For a brand, a build-up to a sale is the business equivalent of a heavyweight championship bout between two boxers. The difference being that this business build-up happens all the time. Let’s take a look at 6 best practices that can help your e-commerce brand build-up to a spectacular sale, every day of the year.
Get rid of pre-checkout registration process
When customers are looking to make a purchase their priorities include finding the right product and completing their transaction. What is not part of their priority list at that point in time is creating an account on your website. If you force customers to create an account before they can complete the transaction process, you stand the risk of irking your customers.
You must ensure that customers are able to complete their transactions without having to go through the hassles of registration and account creation. You can always give your customers the option of creating an account once the transaction is complete. Ease of use is the keyphrase here.
Use Social to validate yourself
Let’s face it, we are in the year 2015 and e-commerce is not really a hidden mystery to customers. E-commerce is a mammoth industry all its own and that means there is a plethora of e-commerce marketplaces for customers to choose from. However, more options doesn’t necessarily translate into better options and customers are vary of the authenticity of new e-commerce websites.
Whilst customers do show trust in some of the bigger names in this industry, trusting a new e-commerce platform is not always an easy decision for a customer. This is where social validation comes in. You must include testimonial, reviews, or any press coverage of your business on your e-commerce website itself. This helps reduce customer apprehension. Trust is the keyword here and you can’t ask your customer to trust you, instead you have to give them reasons to trust you.
Create Individual product pages and write original product descriptions
Each product on your e-commerce website should have its own individual product page. Do not club multiple products into a single page because customers want to see what they want to buy. Also, the average attention span of humans isn’t something to be proud of.
Never include a manufacturer’s product description. Product descriptions need to be informative and the content describing the product must be original. This allows you to stand out from the crowd of e-commerce brands which have listed the same product on their websites. Original content is always more engaging than something that has been read time and time again. Engagement is the keyword here.

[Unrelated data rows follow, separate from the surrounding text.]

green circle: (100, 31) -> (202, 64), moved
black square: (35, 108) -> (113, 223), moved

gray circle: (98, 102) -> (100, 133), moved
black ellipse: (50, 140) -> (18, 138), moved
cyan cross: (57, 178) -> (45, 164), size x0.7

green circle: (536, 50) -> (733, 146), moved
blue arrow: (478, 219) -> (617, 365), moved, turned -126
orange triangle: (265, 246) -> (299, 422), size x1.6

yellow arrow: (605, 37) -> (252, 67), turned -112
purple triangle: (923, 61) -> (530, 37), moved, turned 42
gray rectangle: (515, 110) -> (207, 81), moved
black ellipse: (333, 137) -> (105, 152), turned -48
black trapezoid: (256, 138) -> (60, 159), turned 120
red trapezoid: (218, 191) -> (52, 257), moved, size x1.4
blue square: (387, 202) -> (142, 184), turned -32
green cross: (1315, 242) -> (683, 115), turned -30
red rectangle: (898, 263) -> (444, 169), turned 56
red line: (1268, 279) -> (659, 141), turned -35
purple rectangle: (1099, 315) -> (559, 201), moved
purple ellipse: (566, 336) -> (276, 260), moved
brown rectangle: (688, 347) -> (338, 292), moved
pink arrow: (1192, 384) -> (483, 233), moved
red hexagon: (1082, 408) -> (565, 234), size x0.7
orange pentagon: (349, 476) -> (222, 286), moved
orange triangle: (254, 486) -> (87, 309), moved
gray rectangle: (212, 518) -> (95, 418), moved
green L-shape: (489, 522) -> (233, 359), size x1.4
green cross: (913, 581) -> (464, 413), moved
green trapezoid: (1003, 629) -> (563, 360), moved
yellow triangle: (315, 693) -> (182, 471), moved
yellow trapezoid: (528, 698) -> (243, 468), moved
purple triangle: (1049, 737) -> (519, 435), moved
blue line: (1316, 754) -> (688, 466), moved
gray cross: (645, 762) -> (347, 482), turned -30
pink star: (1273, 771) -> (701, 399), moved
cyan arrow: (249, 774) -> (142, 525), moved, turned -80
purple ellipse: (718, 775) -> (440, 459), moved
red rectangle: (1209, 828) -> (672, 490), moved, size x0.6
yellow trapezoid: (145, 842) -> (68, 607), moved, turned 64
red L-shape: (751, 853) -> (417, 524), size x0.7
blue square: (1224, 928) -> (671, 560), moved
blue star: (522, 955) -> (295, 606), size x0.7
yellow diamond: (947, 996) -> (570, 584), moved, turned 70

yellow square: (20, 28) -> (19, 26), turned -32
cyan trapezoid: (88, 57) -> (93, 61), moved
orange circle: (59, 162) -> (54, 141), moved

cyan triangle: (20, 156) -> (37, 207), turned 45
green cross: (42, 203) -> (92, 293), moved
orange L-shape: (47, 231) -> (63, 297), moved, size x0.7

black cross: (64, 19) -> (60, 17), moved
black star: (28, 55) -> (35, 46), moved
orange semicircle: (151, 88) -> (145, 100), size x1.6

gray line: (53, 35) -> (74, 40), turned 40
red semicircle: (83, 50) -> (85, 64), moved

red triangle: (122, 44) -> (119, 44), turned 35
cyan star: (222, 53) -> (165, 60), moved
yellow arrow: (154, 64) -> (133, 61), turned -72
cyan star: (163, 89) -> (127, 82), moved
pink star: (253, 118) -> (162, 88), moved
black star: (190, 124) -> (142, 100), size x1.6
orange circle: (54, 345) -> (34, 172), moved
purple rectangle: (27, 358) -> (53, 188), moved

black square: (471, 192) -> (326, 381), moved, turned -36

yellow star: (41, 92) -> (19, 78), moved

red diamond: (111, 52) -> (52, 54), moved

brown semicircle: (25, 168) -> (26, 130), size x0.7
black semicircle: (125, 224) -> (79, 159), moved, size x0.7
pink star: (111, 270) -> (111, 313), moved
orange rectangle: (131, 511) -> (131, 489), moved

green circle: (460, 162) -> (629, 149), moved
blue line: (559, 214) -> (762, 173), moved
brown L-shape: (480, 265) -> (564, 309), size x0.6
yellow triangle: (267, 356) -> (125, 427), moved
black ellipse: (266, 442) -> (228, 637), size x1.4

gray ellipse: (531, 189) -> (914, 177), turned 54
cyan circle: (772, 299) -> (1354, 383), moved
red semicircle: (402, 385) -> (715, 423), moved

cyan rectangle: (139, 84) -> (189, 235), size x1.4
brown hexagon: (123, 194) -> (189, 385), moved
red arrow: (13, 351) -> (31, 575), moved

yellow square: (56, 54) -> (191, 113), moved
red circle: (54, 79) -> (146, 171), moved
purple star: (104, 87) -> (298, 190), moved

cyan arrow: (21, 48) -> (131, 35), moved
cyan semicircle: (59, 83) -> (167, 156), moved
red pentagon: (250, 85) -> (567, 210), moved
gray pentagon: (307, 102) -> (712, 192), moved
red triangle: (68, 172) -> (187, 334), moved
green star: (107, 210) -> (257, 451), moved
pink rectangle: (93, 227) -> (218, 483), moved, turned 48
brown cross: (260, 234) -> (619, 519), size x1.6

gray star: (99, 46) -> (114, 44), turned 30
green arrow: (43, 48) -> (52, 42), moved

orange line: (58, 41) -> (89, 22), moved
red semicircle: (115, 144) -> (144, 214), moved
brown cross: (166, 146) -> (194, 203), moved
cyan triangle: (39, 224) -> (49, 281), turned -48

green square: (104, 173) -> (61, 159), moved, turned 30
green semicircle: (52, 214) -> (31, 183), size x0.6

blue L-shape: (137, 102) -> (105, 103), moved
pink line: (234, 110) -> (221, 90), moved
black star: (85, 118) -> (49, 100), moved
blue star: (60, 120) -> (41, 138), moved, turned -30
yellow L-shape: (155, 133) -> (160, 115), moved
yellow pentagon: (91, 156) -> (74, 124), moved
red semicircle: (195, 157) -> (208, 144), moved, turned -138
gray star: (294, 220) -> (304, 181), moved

Create a “best-selling products” section
A best-selling products section will help your customers make better buying decisions. Products listed under the best-selling section can potentially lead your customer to choose a better product, in terms of cost or quality. Apart from positively influencing your customers’ buying decision such a section can also serve as their “buyer’s catalogue”. Shopping is essentially a human condition, some prefer to call it a hobby, others are compulsive buyers.
Apart from customers who genuinely are in need of a product, there is a very large section of people who will buy good products if you show them good products. Visibility is the keyword here.
Use high-quality photographs
In the world of online shopping the closest thing to a real product is a photograph of the product. When customers visit an e-commerce website looking for a particular product they want to assess the product’s quality through whatever medium is made available to them on the website. While it is impossible to actually assess a product’s quality looking at a digital version of it, photographs play a key role in making the product as desirable as possible.
Until the day holograms become commonplace and making them accessible through a web browser becomes the norm, stick to using high-quality product photographs. Visual appeal is the keyphrase here.
Make the checkout page clean, simple, and unambiguous
By the time customers reach the checkout page they have already decided what they want to buy. List out the order quantity, an easy to understand item and price list, and as mentioned earlier let them carry on with the transaction process instead of forcing them to create an account.
In case the visitor is a returning customer use auto-populate to complete the essential details and allow customers to edit these details in case they want to. Also, make sure you have as many payment options available to the customer as possible. Simplicity and clarity are keywords here.